Considerando o papel fundamental que a SATA tem junto da diáspora Açoriana.

Considerando que as recentes falhas operacionais têm causado enormes constrangimentos na mobilidade dos Açorianos e têm tido um impacto perverso no desenvolvimento do turismo.

Considerando que a SATA é uma empresa embaixadora dos Açores representando-nos no exterior e voando sob a sua bandeira.

Considerando que a SATA é dos principais empregadores dos Açores.

Considerando que a SATA tem inúmeros fornecedores nos Açores. Fornecedores esses que têm já problemas de liquidez devido ao alargamento dos prazos de pagamento. Prazos esses que são completamente insustentáveis para a maioria das empresas.

Considerando que nos últimos anos o grupo tem vindo a acumular prejuízos, que em 2018 ascenderam a a 53 milhões de euros, e que a sua dívida consolidada é já superior a 200 milhões de euros, e apresenta capitais próprios negativos.

Considerando que os prejuízos declarados no primeiro trimestre de 2019 acendem a 20 milhões de euros, contrariando o que foi dito na Assembleia Legislativa da Região Autónoma dos Açores pelo Sr. Presidente do Governo Regional.

Considerando que o Sr. Presidente do Governo Regional admitiu que a situação é insustentável e que todas as bancadas parlamentares concordam.

Considerando que qualquer cenário de intervenção na empresa terá consequências graves nas contas da Região, consequências essas que terão efeito no futuro e abrangendo diversas legislaturas.

Considerando o tremendo impacto socioeconómico que as dificuldades da empresa já estão a causar em toda a Região.

Considerando que este Governo Regional, bem como os anteriores, por diversas vezes assumiram o compromisso de resolver as dificuldades financeiras e operacionais do grupo, sem sucesso, porém.

Consideram os peticionários que a situação atual não se pode manter por mais tempo e que urge uma ação responsável por parte do parlamento regional, tendo vista uma verdadeira resolução.
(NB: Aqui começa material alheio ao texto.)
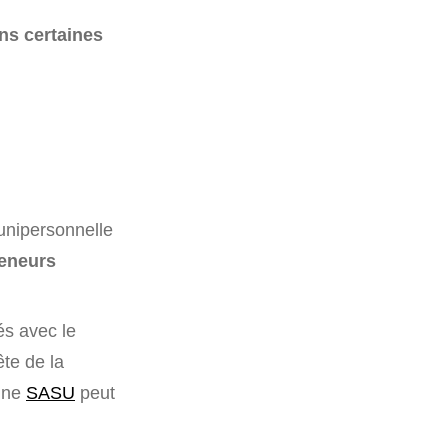
ans certaines
unipersonnelle
reneurs
és avec le
ête de la
’une
SASU
peut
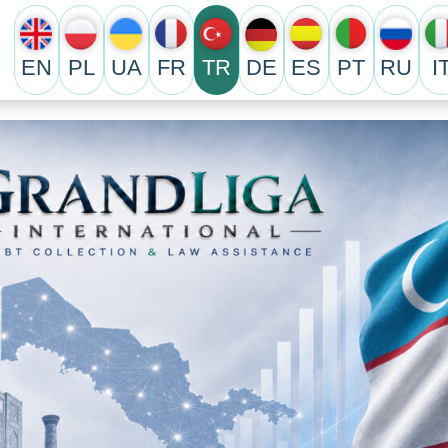
EN
PL
UA
FR
TR
DE
ES
PT
RU
I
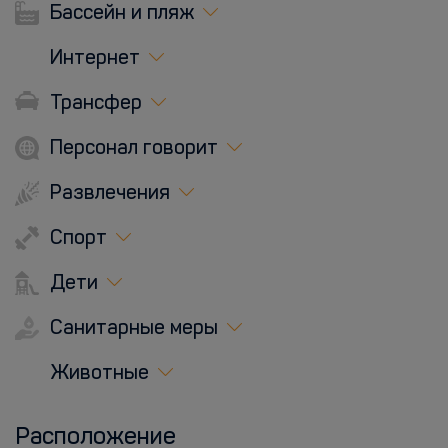
Бассейн и пляж
Интернет
Трансфер
Персонал говорит
Развлечения
Спорт
Дети
Санитарные меры
Животные
Расположение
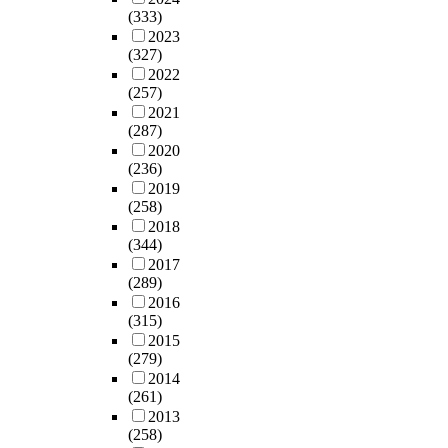
련
i
.
적
는
r
사
다
(333)
기
c
안
인
데
i
용
.
2023
관
h
전
점
,
t
자
(327)
감
전
i
관
검
이
y
부
2022
리
기
s
리
이
는
l
(257)
주
자
과
a
는
이
제
i
2021
의
와
를
b
전
루
트
g
(287)
,
시
중
l
기
어
연
h
2020
국
공
심
e
설
지
(236)
료
t
민
자
으
t
비
지
2019
를
e
들
는
로
o
(258)
의
않
연
l
의
설
자
m
2018
소
고
소
e
전
계
격
(344)
a
유
있
시
c
기
자
제
2017
n
자
는
켜
t
안
의
(289)
도
a
또
실
에
r
전
설
2016
현
g
는
정
너
i
의
계
(315)
황
e
점
이
지
c
식
의
2015
,
p
유
다
를
a
부
도
(279)
직
o
자
.
항
l
족
및
2014
업
w
가
자
공
i
으
도
(261)
훈
e
해
가
기
n
로
면
2013
련
r
당
용
를
s
당
(258)
에
기
t
전
아
추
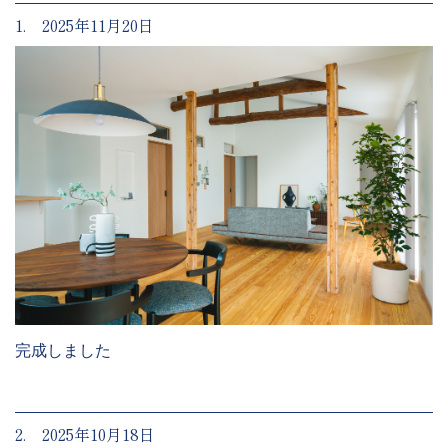
1. 2025年11月20日
完成しました
2. 2025年10月18日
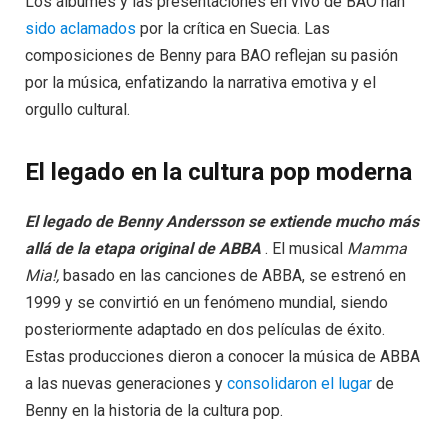
Los álbumes y las presentaciones en vivo de BAO han
sido aclamados
por la crítica en Suecia. Las
composiciones de Benny para BAO reflejan su pasión
por la música, enfatizando la narrativa emotiva y el
orgullo cultural.
El legado en la cultura pop moderna
El legado de Benny Andersson se extiende mucho más
allá de la etapa original de ABBA
. El musical
Mamma
Mia!,
basado en las canciones de ABBA, se estrenó en
1999 y se convirtió en un fenómeno mundial, siendo
posteriormente adaptado en dos películas de éxito.
Estas producciones dieron a conocer la música de ABBA
a las nuevas generaciones y
consolidaron el lugar
de
Benny en la historia de la cultura pop.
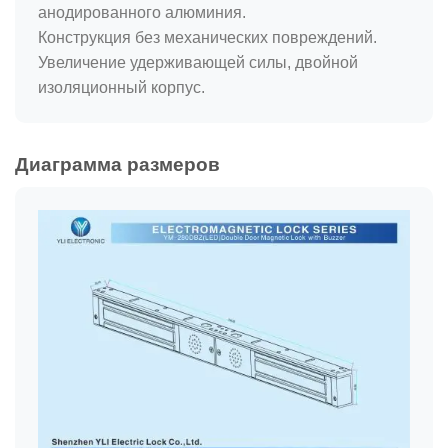
анодированного алюминия.
Конструкция без механических повреждений.
Увеличение удерживающей силы, двойной
изоляционный корпус.
Диаграмма размеров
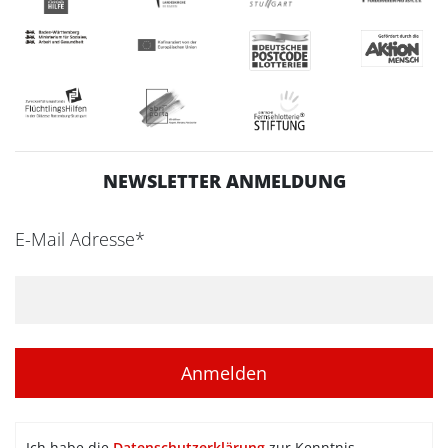
NEWSLETTER ANMELDUNG
E-Mail Adresse*
Ich habe die
Datenschutzerklärung
zur Kenntnis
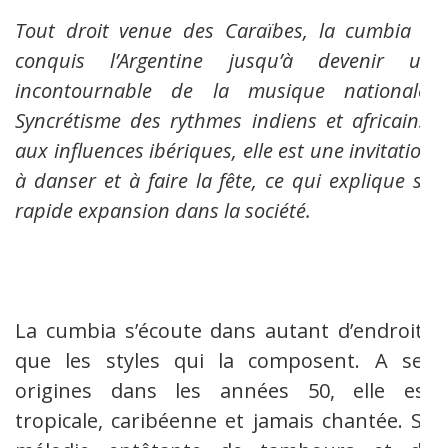
Tout droit venue des Caraïbes, la cumbia a
conquis l’Argentine jusqu’à devenir un
incontournable de la musique nationale.
Syncrétisme des rythmes indiens et africains,
aux influences ibériques, elle est une invitation
à danser et à faire la fête, ce qui explique sa
rapide expansion dans la société.
La cumbia s’écoute dans autant d’endroits
que les styles qui la composent. A ses
origines dans les années 50, elle est
tropicale, caribéenne et jamais chantée. Sa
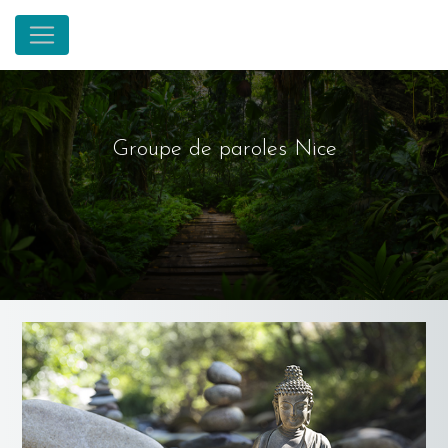
Panneau de gestion des cookies
Groupe de paroles Nice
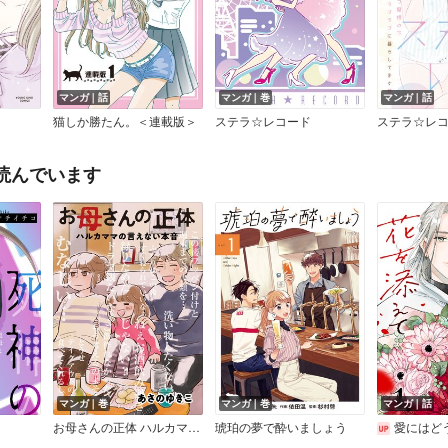
マンガ｜話
マンガ｜巻
マンガ｜話
猫しか勝たん。＜連載版＞
ステラ☆レコード
読んでいます
マンガ｜巻
マンガ｜巻
マンガ｜話
お母さんの正体 ハルカママの言えない本音
琥珀の夢で酔いましょう
愛にはどうぞ、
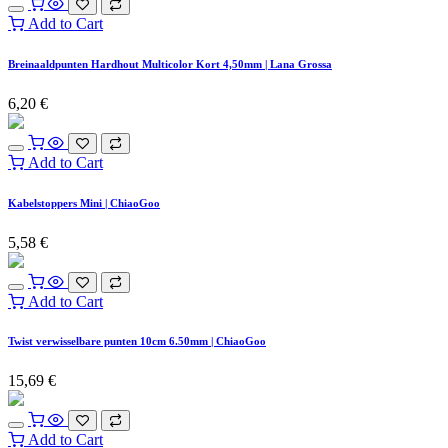
Add to Cart
Breinaaldpunten Hardhout Multicolor Kort 4,50mm | Lana Grossa
6,20
€
Add to Cart
Kabelstoppers Mini | ChiaoGoo
5,58
€
Add to Cart
Twist verwisselbare punten 10cm 6.50mm | ChiaoGoo
15,69
€
Add to Cart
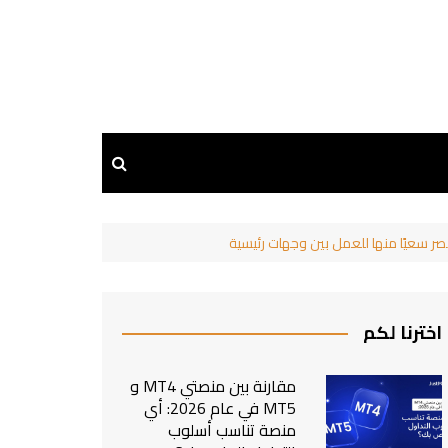
اخترنا لكم
مقارنة بين منصتي MT4 و
MT5 في عام 2026: أي
منصة تناسب أسلوب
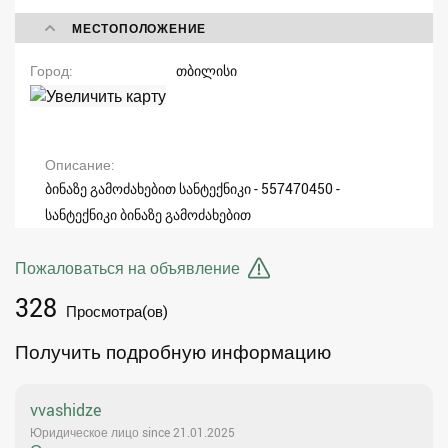
МЕСТОПОЛОЖЕНИЕ
Город
თბილისი
Описание
ბინაზე გამოძახებით სანტექნიკი - 557470450 -
სანტექნიკი ბინაზე გამოძახებით
Пожаловаться на объявление
328
Просмотра(ов)
Получить подробную информацию
vvashidze
Юридическое лицо since 21.01.2025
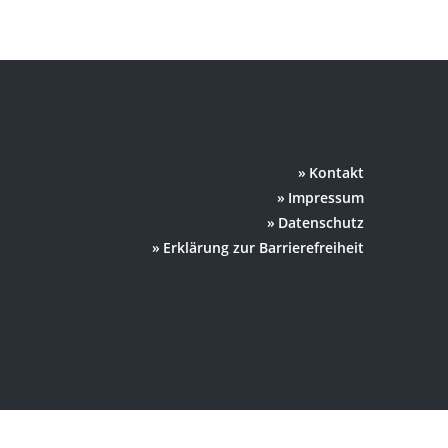
Kontakt
Impressum
Datenschutz
Erklärung zur Barrierefreiheit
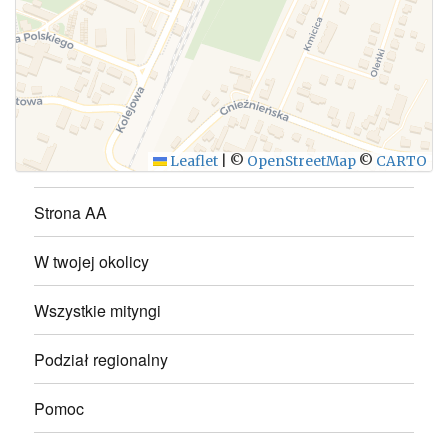
WYŚLIJ
Leaflet
|
©
OpenStreetMap
©
CARTO
Strona AA
W twojej okolicy
Wszystkie mityngi
Podział regionalny
Pomoc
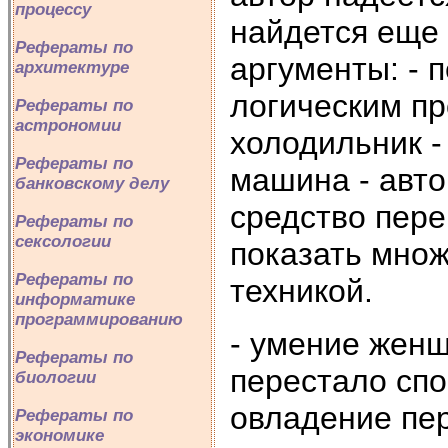
процессу
найдется еще
Рефераты по
аргументы: - 
архитектуре
логическим пр
Рефераты по
астрономии
холодильник -
Рефераты по
машина - авто
банковскому делу
средство пере
Рефераты по
сексологии
показать множ
Рефераты по
техникой.
информатике
программированию
- умение жен
Рефераты по
перестало сп
биологии
овладение пе
Рефераты по
экономике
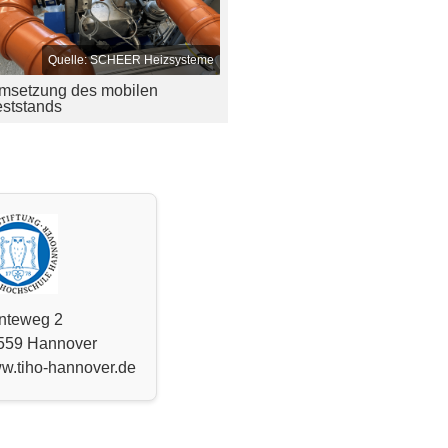
SCHEER Heizsysteme
msetzung des mobilen
eststands
nteweg 2
559 Hannover
w.tiho-hannover.de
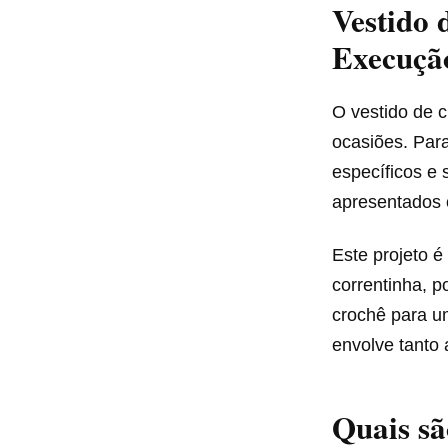
Vestido 
Execuçã
O vestido de c
ocasiões. Para
específicos e 
apresentados o
Este projeto é
correntinha, p
crochê para u
envolve tanto 
Quais sã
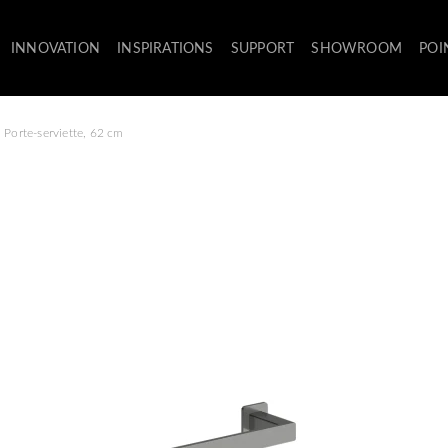
INNOVATION
INSPIRATIONS
SUPPORT
SHOWROOM
POI
Porte-serviette, 62 cm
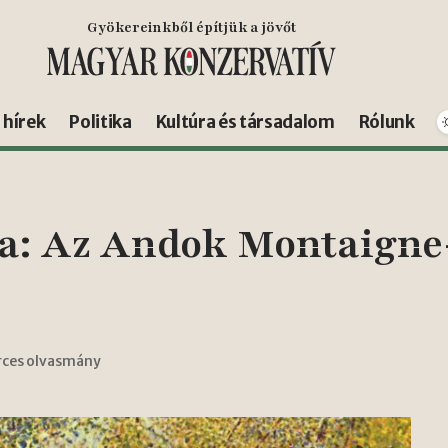
Gyökereinkből építjük a jövőt
s hírek
Politika
Kultúra és társadalom
Rólunk
a: Az Andok Montaigne-
rces olvasmány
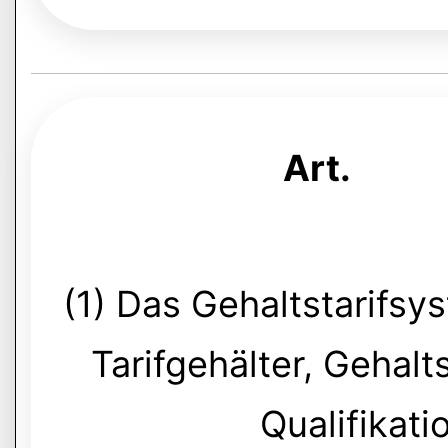
Art.
(1) Das Gehaltstarifsy
Tarifgehälter, Gehal
Qualifikatio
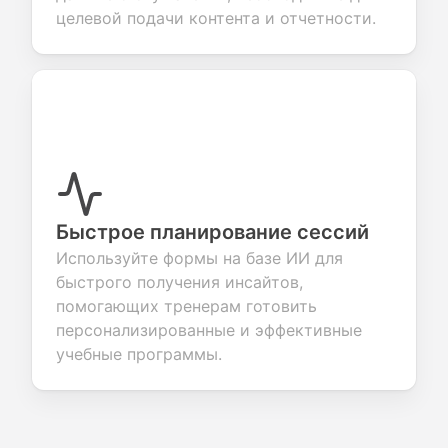
целевой подачи контента и отчетности.
Быстрое планирование сессий
Используйте формы на базе ИИ для
быстрого получения инсайтов,
помогающих тренерам готовить
персонализированные и эффективные
учебные программы.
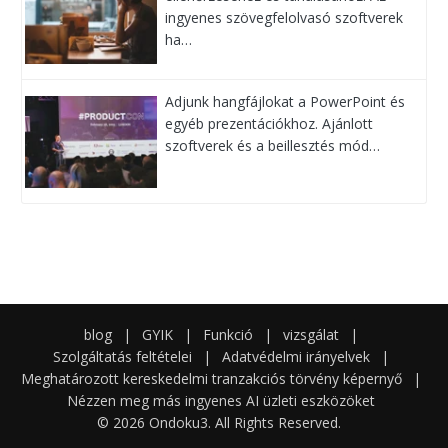
ingyenes szövegfelolvasó szoftverek
ha…
Adjunk hangfájlokat a PowerPoint és
egyéb prezentációkhoz. Ajánlott
szoftverek és a beillesztés mód…
blog
|
GYIK
|
Funkció
|
vizsgálat
|
Szolgáltatás feltételei
|
Adatvédelmi irányelvek
|
Meghatározott kereskedelmi tranzakciós törvény képernyő
|
Nézzen meg más ingyenes AI üzleti eszközöket
© 2026 Ondoku3. All Rights Reserved.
Solução essa que carece de uma intervenção séria e corajosa por parte do acionista estado. Consideram também que esse desígnio só será possível através de um acordo alargado entre as principais forças políticas permitindo uma maior estabilidade e efetividade da solução.

Assim pede-se que:

A Assembleia Legislativa da Região Autónoma dos Açores (ALRAA) delibere no sentido de dar instruções ao Governo Regional dos Açores para nomear, com carácter de urgência, uma Comissão de Gestão da SATA (CGS).

Que a ALRAA dê instruções ao Governo Regional para que faça todas as diligências no sentido de essa Comissão ser criada dentro de um acordo alargado entre as principais forças políticas regionais com representação no parlamento regional.

A CGS deverá assumir a gestão da empresa em estreita ligação com a administração, que nomeará, e será mandatada para iniciar com caráter de urgência o processo da sua reestruturação financeira e operacional, tendo como objetivo o equilíbrio, bem como a salvaguarda do seu carácter de prestadora de serviço público fundamental para os Açores e para os Açorianos.